Bioavailability of lead from various milk diets studied in a suckling rat model

The bioavailability of lead from various milk diets was studied in 14 day old suckling rats. Human milk, infant formula, cows milk, rat milk and deionized water labeled with 203Pb were given to rat pups by gastric intubation. Animals were killed after 2 or 6 h and the radioactivity in the tissues was measured. At 2 h after administration the lead bioavailability, defined as lead uptake in the body, excluding the gastrointestinal tract, was 47% from water, 42% from human milk, 40% from infant formula, 31% from cows milk and 11% from rat milk. After 6 h the bioavailability of lead was about 50% from water and human milk, 45% from infant formula and cows milk, and 36% from rat milk. The blood lead levels in the pups reflected the total body uptake and were also correlated to the brain lead levels. Thus, rat pups given lead in human milk had approximately twice as high lead levels in blood and brain than pups given lead in rat milk. The intestinal absorption of lead was dependent on the milk diet given to the sucklings. In duodenum, the highest uptake of lead was found in rats given water or human milk, whereas in rats given rat or cows milk the highest uptake of lead was found in ileum. The distribution of lead in cream, whey and casein fractions of the milk diets after in vitro labeling with 203Pb was also studied. The casein fraction in cows and rat milk contained 90–96% of the total amount of lead in the diet. In infant formula and human milk, 77 and 56% lead was found in the casein fraction, respectively. The higher lead bioavailability observed in the suckling rat fed human milk than in those fed rat and cows milk may partly be explained by a lower proportion of lead bound to casein in human milk.

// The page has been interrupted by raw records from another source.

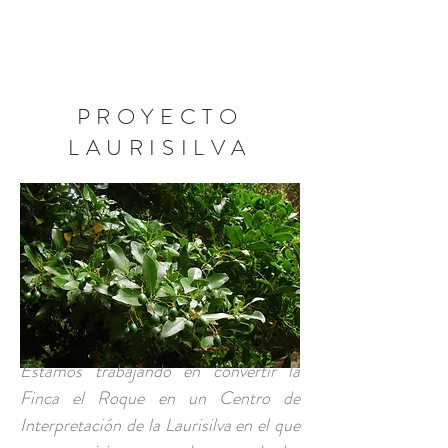
RESERVA AHORA
PROYECTO
LAURISILVA
Estamos trabajando en convertir la
Finca el Roque en un Centro de
Interpretación de la Laurisilva en el que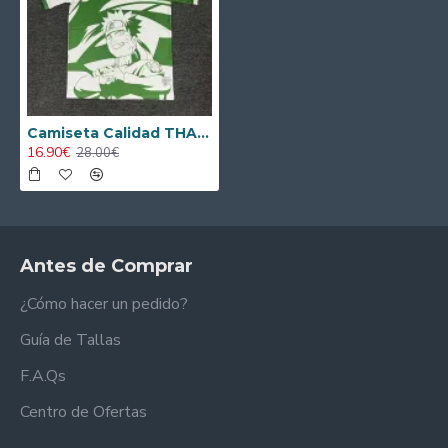
Camiseta Calidad THAI Real Betis Naruto Edición Limitada 2025/26
16.90€
28.00€
Antes de Comprar
¿Cómo hacer un pedido?
Guía de Tallas
F.A.Qs
Centro de Ofertas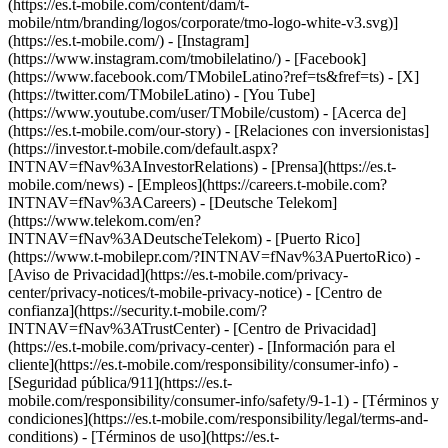
(https://es.t-mobile.com/content/dam/t-
mobile/ntm/branding/logos/corporate/tmo-logo-white-v3.svg)]
(https://es.t-mobile.com/) - [Instagram]
(https://www.instagram.com/tmobilelatino/) - [Facebook]
(https://www.facebook.com/TMobileLatino?ref=ts&fref=ts) - [X]
(https://twitter.com/TMobileLatino) - [You Tube]
(https://www.youtube.com/user/TMobile/custom)
- [Acerca de]
(https://es.t-mobile.com/our-story) - [Relaciones con inversionistas]
(https://investor.t-mobile.com/default.aspx?
INTNAV=fNav%3AInvestorRelations) - [Prensa](https://es.t-
mobile.com/news) - [Empleos](https://careers.t-mobile.com?
INTNAV=fNav%3ACareers) - [Deutsche Telekom]
(https://www.telekom.com/en?
INTNAV=fNav%3ADeutscheTelekom) - [Puerto Rico]
(https://www.t-mobilepr.com/?INTNAV=fNav%3APuertoRico)
-
[Aviso de Privacidad](https://es.t-mobile.com/privacy-
center/privacy-notices/t-mobile-privacy-notice) - [Centro de
confianza](https://security.t-mobile.com/?
INTNAV=fNav%3ATrustCenter) - [Centro de Privacidad]
(https://es.t-mobile.com/privacy-center) - [Información para el
cliente](https://es.t-mobile.com/responsibility/consumer-info) -
[Seguridad pública/911](https://es.t-
mobile.com/responsibility/consumer-info/safety/9-1-1) - [Términos y
condiciones](https://es.t-mobile.com/responsibility/legal/terms-and-
conditions) - [Términos de uso](https://es.t-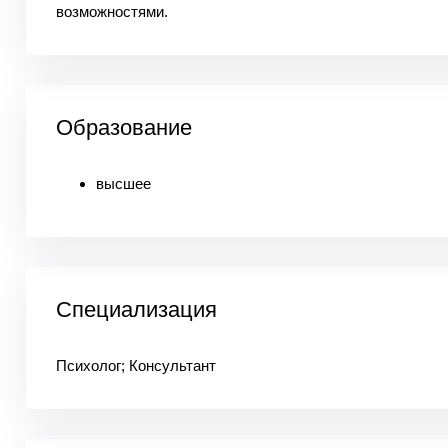
возможностями.
Образование
высшее
Специализация
Психолог; Консультант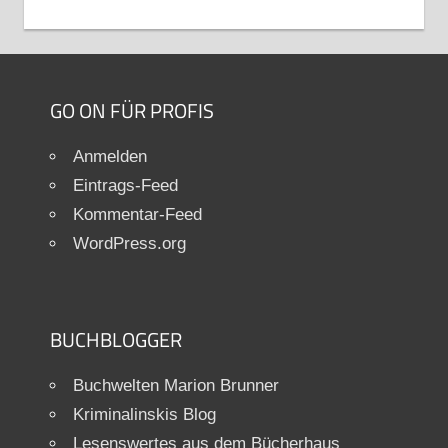
GO ON FÜR PROFIS
Anmelden
Eintrags-Feed
Kommentar-Feed
WordPress.org
BUCHBLOGGER
Buchwelten Marion Brunner
Kriminalinskis Blog
Lesenswertes aus dem Bücherhaus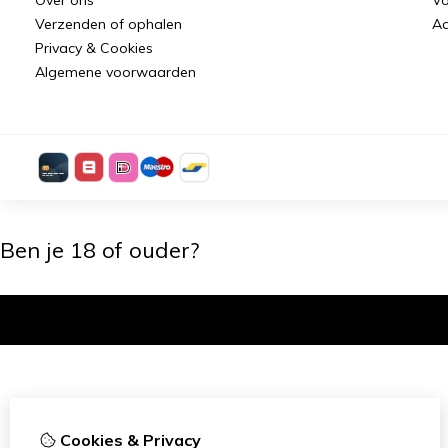
Verzenden of ophalen
Aa
Privacy & Cookies
Algemene voorwaarden
Ben je 18 of ouder?
Ik ben 18+
Cookies & Privacy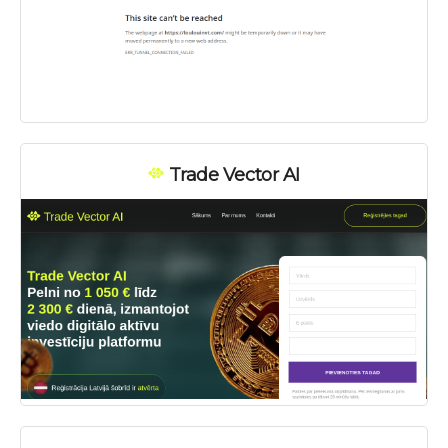
Trade Vector AI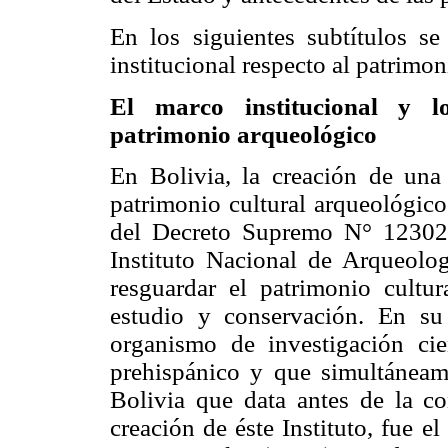
En los siguientes subtítulos se
institucional respecto al patrimo
El marco institucional y l
patrimonio arqueológico
En Bolivia, la creación de una
patrimonio cultural arqueológico
del Decreto Supremo N° 12302
Instituto Nacional de Arqueolo
resguardar el patrimonio cultu
estudio y conservación. En su
organismo de investigación cie
prehispánico y que simultáneame
Bolivia que data antes de la co
creación de éste Instituto, fue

Distribution of lead in lactating mice and suckling offspring with special emphasis on the mammary gland

The distribution of lead in lactating mice and suckling offspring was studied with whole body autoradiography at 4 and 24 h after a single intravenous injection of 203Pb (50 nmol Pb/kg) to the dams. In the lactating mice on day 14 of lactation, the highest uptake of radioactivity at 4 h after administration was recorded in renal cortex, skeleton and liver. A high uptake was also evident in the mammary gland. At 24h after administration, the radioactivity had decreased in most organs except in the skeleton. In the suckling pups, exposed to lead only via dams’ milk for 24 h, the highest level of radioactivity was present in the intestinal mucosa and a much lower level of radioactivity was present in the skeleton. The mammary glands from mice given three daily intravenous injections of 240 μmol Pb/kg were examined with X-ray microanalysis. At 4 h after the last injection, lead was found associted with casein micelles both inside the alveolar cell and in the milk lumen, indicating that lead is excreted into the milk, bound to casein, via the Golgi secretory system.